The South African state-owned power company’s warning that the country was threatened by months of rotating blackouts became a reality in less than 24 hours.
Eskom Holdings SOC Ltd, which produces most of South Africa’s power, said on Wednesday that controlled blackouts could return and last throughout the year. Even more concerning is that the company expects energy availability of the system will keep declining into early next year and probably only recover to current levels in six months.
By Thursday, Eskom announced it was cutting 1,000 megawatts from the grid. It doubled that amount on Friday in an outage that’s scheduled to last 13 hours.
For South Africans, that means a return to stocking up on candles, mopping up thawed refrigerators and sitting in gridlocked roads around blank traffic lights. All of that became familiar in 2008, and again in 2015, when Eskom implemented months of the outages known locally as load shedding.
Those cuts hamstrung the economy, limiting industrial output and hurting business and consumer confidence.
That’s just the opposite of what President Cyril Ramaphosa set out to achieve when he took office earlier this year, seeking investment and targeting economic growth. A new board and leadership at Eskom was intended to turn the business around. While the utility took steps to root out corruption and encourage whistleblowers, it has twice delayed the announcement of a much-anticipated recovery plan.
Eskom’s debt has soared to R419 billion ($30.6 billion), while sales volumes have dropped. Its generation difficulties are connected to the financial challenges, which limit the amount of maintenance and refurbishments the company can afford to carry out at its fleet of aging power stations.

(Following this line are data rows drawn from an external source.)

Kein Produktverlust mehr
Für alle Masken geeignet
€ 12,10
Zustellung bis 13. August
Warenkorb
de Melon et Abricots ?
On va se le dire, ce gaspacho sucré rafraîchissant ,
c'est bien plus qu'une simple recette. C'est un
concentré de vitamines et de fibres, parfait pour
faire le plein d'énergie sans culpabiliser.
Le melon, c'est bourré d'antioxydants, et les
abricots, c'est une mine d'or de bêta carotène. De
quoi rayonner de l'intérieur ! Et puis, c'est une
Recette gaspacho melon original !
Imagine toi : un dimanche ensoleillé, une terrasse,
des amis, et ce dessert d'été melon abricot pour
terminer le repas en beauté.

The utility is also running low on coal.
Emergency generation from open-cycle gas turbines will weigh further on Eskom’s finances, as the company uses costly diesel to run turbines designed for peak use.

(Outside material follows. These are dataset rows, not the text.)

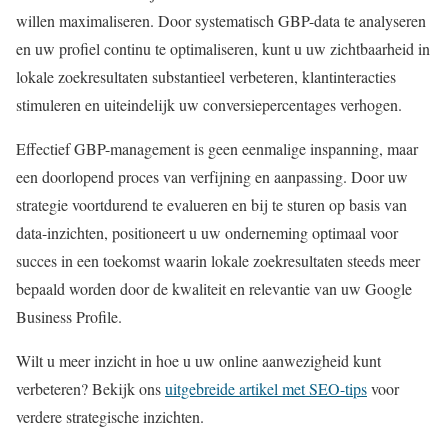
willen maximaliseren. Door systematisch GBP-data te analyseren
en uw profiel continu te optimaliseren, kunt u uw zichtbaarheid in
lokale zoekresultaten substantieel verbeteren, klantinteracties
stimuleren en uiteindelijk uw conversiepercentages verhogen.
Effectief GBP-management is geen eenmalige inspanning, maar
een doorlopend proces van verfijning en aanpassing. Door uw
strategie voortdurend te evalueren en bij te sturen op basis van
data-inzichten, positioneert u uw onderneming optimaal voor
succes in een toekomst waarin lokale zoekresultaten steeds meer
bepaald worden door de kwaliteit en relevantie van uw Google
Business Profile.
Wilt u meer inzicht in hoe u uw online aanwezigheid kunt
verbeteren? Bekijk ons
uitgebreide artikel met SEO-tips
voor
verdere strategische inzichten.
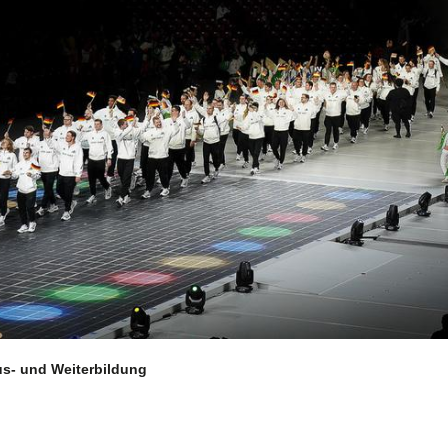
Aktuelles
S
d
News-Übersicht
Veranstaltungen
Termine
s- und Weiterbildung
Newsletter
Sportkalender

New power stations being added to the grid, which were already behind schedule and over-budget, will now require an extra R1.5 billion to work out final kinks, chief executive officer Phakamani Hadebe said earlier this month.
Power that Eskom imports from Mozambique’s Cahora Bassa hydropower plant has also been interrupted. Technical faults reduced that supply by 700 megawatts, but it is gradually ramping up again, said spokesman Khulu Phasiwe.
While the company is discussing the turnaround plan with the government, Eskom faces a debt burden that’s “impossibly high,” Eskom Chairman Jabu Mabuza said on Thursday.